For some reason, that calmed me. Chased away my own panic.
“What’s up?” I asked, reaching forward to lay my hand on his shoulder.
“Even with Reagan, we don’t have the power to go up against eighty people. It’s impossible.”
“It could only be fifty. Red must have been guessing.”
“Or it could be a hundred.”
I squeezed his shoulder. “My mother is backing this idea. That means there is a real chance we’ll come out ahead. And your foresight didn’t go off— Wait, did your foresight go off?” He shook his head, his face pale. “Right. There you go. It does sound impossible, that’s true. But look, you have your new power stone, and it has faith in you. And a lot of power, actually. We have Reagan. She’s incredible, she really is. And we can get hundreds of casings stored up. She brought a bunch with her from her secret stash at home, remember? Some are probably even ours. She stole them from the vampires.”
“Why are you going along with this?”
“Because…well, because everyone around me is pushy, and you all seem to think this is the right way to do things. But if you think about it, all these people are in town for us, and they were going to come for us sometime. At least this is on our terms.”
He deflated and shook his head.
“Come on.” I patted his shoulder. “Buck up. We can do this. We have a future. I mean, my mother basically foretold it. It was gibberish and only made a mild amount of sense, but it was a future involving Reagan’s…secret. We should trust in that.”
“I foretell futures all the time. It’s how I avoid them.”
I didn’t have an answer for that one, so I said, “Sure, yeah,” and got out of the car.
“There was a tripwire over here,” Reagan said, standing off to the side next to a few trees. “It ran over there.” She pointed across the small parking lot. “We drove through it. I took it down, but it’s too late. Someone with midrange power knows we’re here.”

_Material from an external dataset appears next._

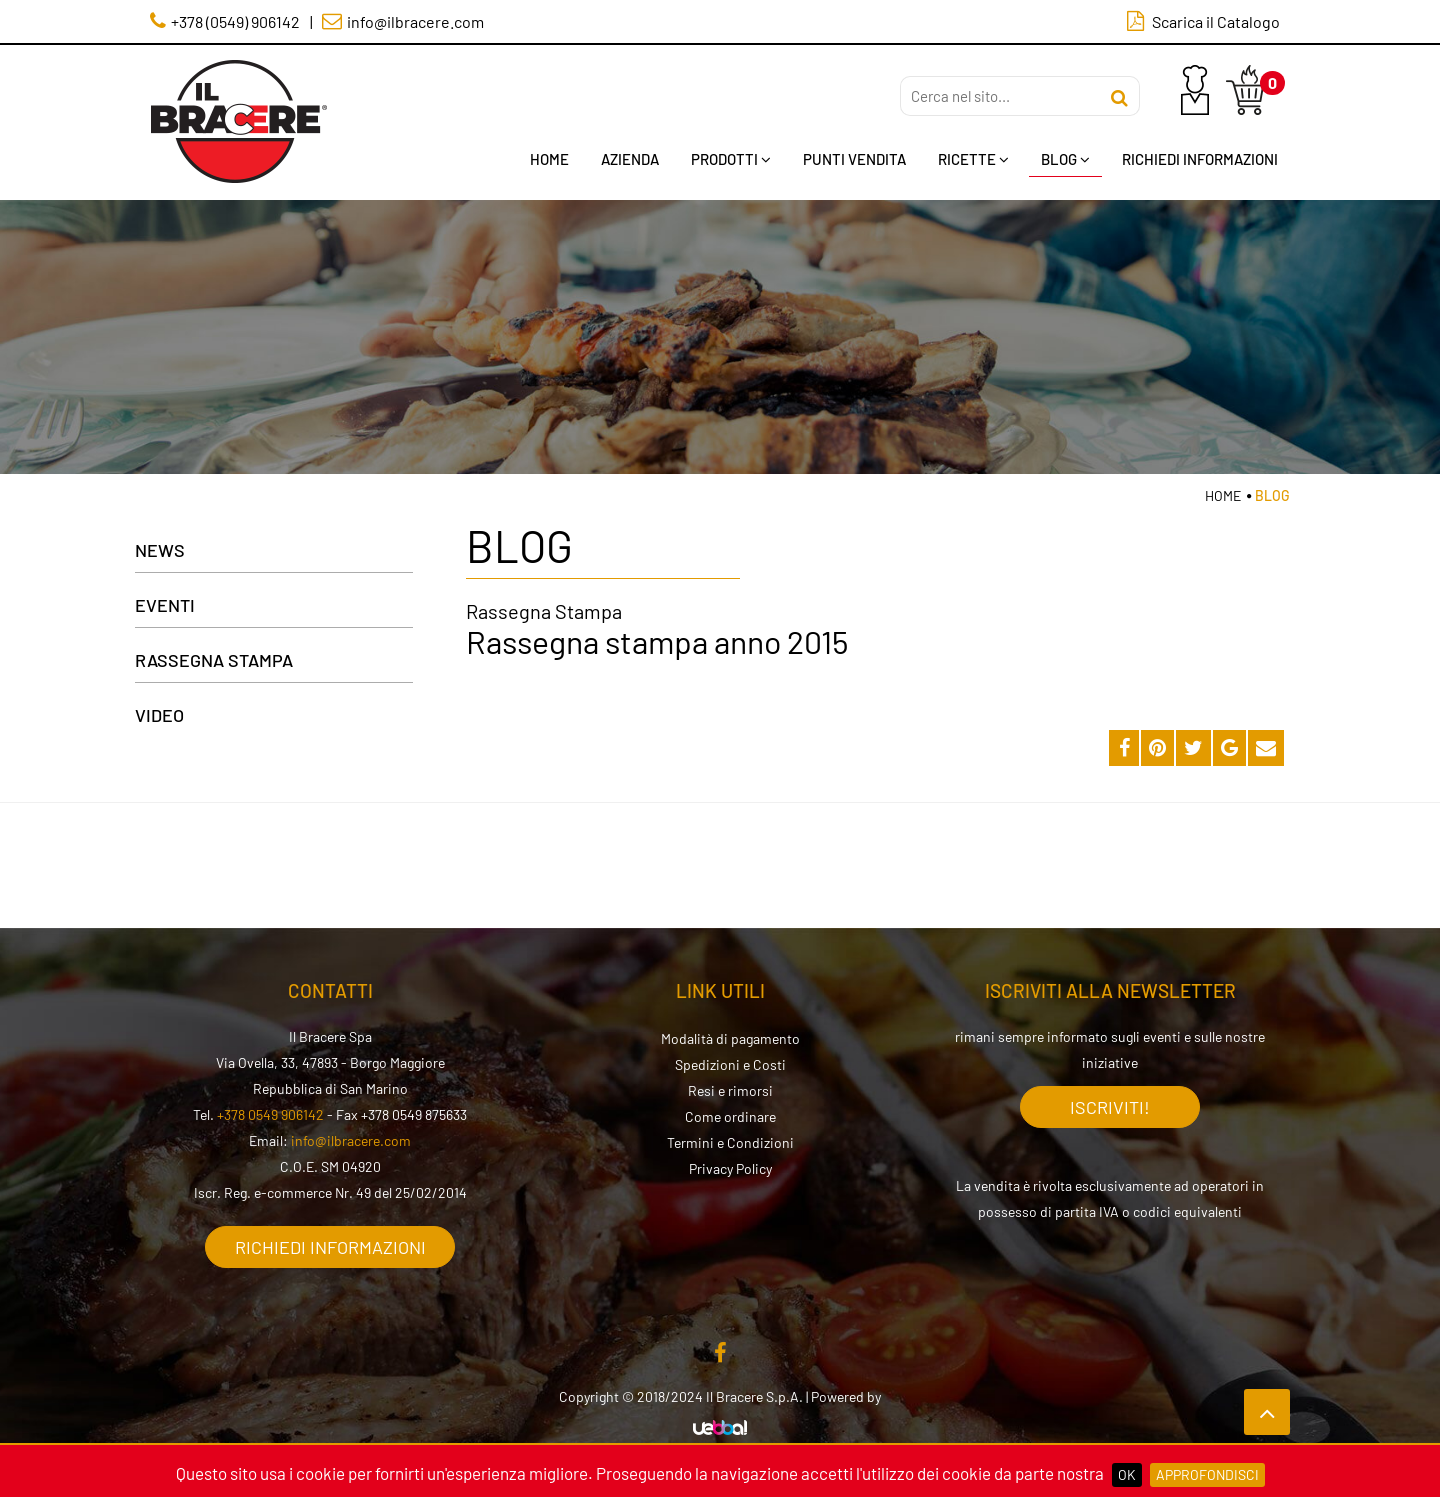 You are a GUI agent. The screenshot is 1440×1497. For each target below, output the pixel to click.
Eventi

“Think they’ll drive in?” I asked, walking around the car to get Emery.
“Well, they certainly aren’t going to take camels.”

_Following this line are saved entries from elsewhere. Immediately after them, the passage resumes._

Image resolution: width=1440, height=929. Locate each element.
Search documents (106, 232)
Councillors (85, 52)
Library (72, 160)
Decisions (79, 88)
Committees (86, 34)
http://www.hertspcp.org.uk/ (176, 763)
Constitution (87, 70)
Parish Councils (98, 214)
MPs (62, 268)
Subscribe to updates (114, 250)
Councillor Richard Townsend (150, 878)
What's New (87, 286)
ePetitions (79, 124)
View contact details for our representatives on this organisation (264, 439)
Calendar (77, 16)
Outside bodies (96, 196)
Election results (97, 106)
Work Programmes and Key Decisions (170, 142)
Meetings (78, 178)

“Right.” I rolled my eyes and knocked on Emery’s window. “Come on. The first step is the hardest.”
“Your turn to play strongman, huh?” Reagan wrinkled her nose and put up her hands. “There is something else out that way. Do you see it?”
“What do you mean, my turn to play strongman?” I waited by his door.
“Dual-mages.” She waggled her finger in our direction. “You switch off the different hats, right?”
“We’re not a dual-mage.”
She put up her hand to block the sun. “Not yet, but something changed after you left the bar. You’re acting like the Bankses. I can see it. Hell, I can feel constant shifting between you. It’s pleasant. I like when your rage shifts around. That’s the most fun.”
“But we didn’t do anything different.” I remembered the feeling when we’d created the concealment spell together in the gap between the houses in the French Quarter. We’d blended our weaves into and through each other to make the kind of comprehensive, tightly packed spell I’d never achieved on my own.
We’d merged, in a way. The balance I’d always felt with him had become more grounded. Our roots had dug deeply into the ground, entwining as they did so, and our energy had reached into the sky. Oneness.
I wondered if the dual-mage situation would boost that effect again, as it boosted the magic of Callie and Dizzy.
“You’ve got all the essentials lined up,” Reagan said, walking toward the warehouse with her hands out. “Becoming a dual-mage pair would be a natural next step. Of course, that means forever. Scary stuff.”